Revisadas en conjunto las diligencias, se advierte que la Delegatura para Procesos de Insolvencia convocada en proveído del 19 de mayo de 2022 negó, entre otras, las peticiones elevadas por el actor en busca del pago de los salarios y demás prestaciones sociales que le fueron reconocidas judicialmente; sin embargo, el impulsor guardó silencio y dejó de interponer el recurso de reposición contra dicha determinación, en los términos del artículo 318 del C.G.P., norma aplicable en virtud de la «remisión» que hace el artículo 15 del Decreto 4334 de 2008 a la Ley 1116 de 2016, medio de impugnación que estaba a su disposición para debatir ante el juez natural los reparos expuestos.
En este punto debe memorarse que esta Corporación ha precisado que,
(…) el accionante no puede acudir a la justicia constitucional en pos de oportunidades defensivas adicionales, ya que la falta de proposición oportuna de los medios de resguardo diseñados para las correspondientes actuaciones, constituye una desidia procesal que no puede sanearse con la subsidiaria acción de tutela, toda vez que, como se ha reconocido ampliamente por la jurisprudencia, cuando las partes dejan de utilizar los mecanismos de protección previstos por el orden jurídico, quedan sujetas a las consecuencias de las decisiones que le sean adversas, que serían el fruto de su propia incuria, tanto más si se tiene en cuenta que al conductor de esta herramienta le está vedado injerir en las decisiones o instrucciones del juez de conocimiento, so pena de invadir su órbita funcional autónoma y quebrantar el debido proceso» (STC7730-2020 reiterada en STC15544-2021).

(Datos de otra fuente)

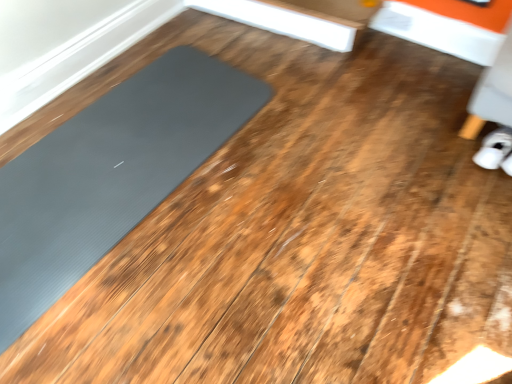 The width and height of the screenshot is (512, 384). I want to click on vacant area on top of gray rubber mat at left (from a real-world perspective), so click(x=116, y=157).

Y sobre la eficacia de dicho remedio horizontal, la Corte ha expuesto que,
(…) no se diga que el recurso de reposición es ineficaz porque el funcionario que emitió el proveído recurrido es quien lo resuelve, ya que de aceptarse tal aserto lo que se pondría en entredicho sería la idoneidad y utilidad de dicho medio impugnativo, supuestamente porque la autoridad judicial, en principio, no variaría su decisión, razonamiento que la Corte considera deleznable, si se tiene en cuenta que lo que animó al legislador para instituirlo como mecanismo de defensa fue el de brindarle al juez de conocimiento una oportunidad adicional para que revise su determinación y, si hubiere lugar a ello, que la enmiende, propósito que, aparte de acompasar con los principios de economía y celeridad procesal, asegura desde un comienzo el derecho de contradicción de los sujetos intervinientes» (STC494-2021).
Por último, luce oportuno agregar que la aducción de un daño irreparable no va más allá de ser un simple enunciado, puesto que el convocante no demostró objetivamente la inminencia del daño causado por el supuesto incumplimiento de los fallos judiciales aludidos, ni mucho menos la gravedad de esa actuación, para que así puedan elaborarse conjeturas acerca del perjuicio alegado (CSJ STC11816-2018, STC1415-2021, STC4737-2022); razones que se estiman suficientes para mantener incólume la providencia impugnada.
DECISIÓN
En mérito de lo expuesto, la Corte Suprema de Justicia, en Sala de Casación Civil, administrando justicia en nombre de la República de Colombia y por autoridad de la ley, resuelve: CONFIRMAR el pronunciamiento de naturaleza, procedencia y fecha conocidas.
Infórmese a las partes e intervinientes por el medio más expedito y remítase el expediente a la Corte Constitucional para su eventual revisión.
NOTIFÍQUESE Y CÚMPLASE
HILDA GONZÁLEZ NEIRA
Presidente de Sala
MARTHA PATRICIA GUZMÁN ÁLVAREZ
AROLDO WILSON QUIROZ MONSALVO
LUIS ALONSO RICO PUERTA
OCTAVIO AUGUSTO TEJEIRO DUQUE
FRANCISCO TERNERA BARRIOS
1 Rad. 2021-00425-00 y 2021-01375-00.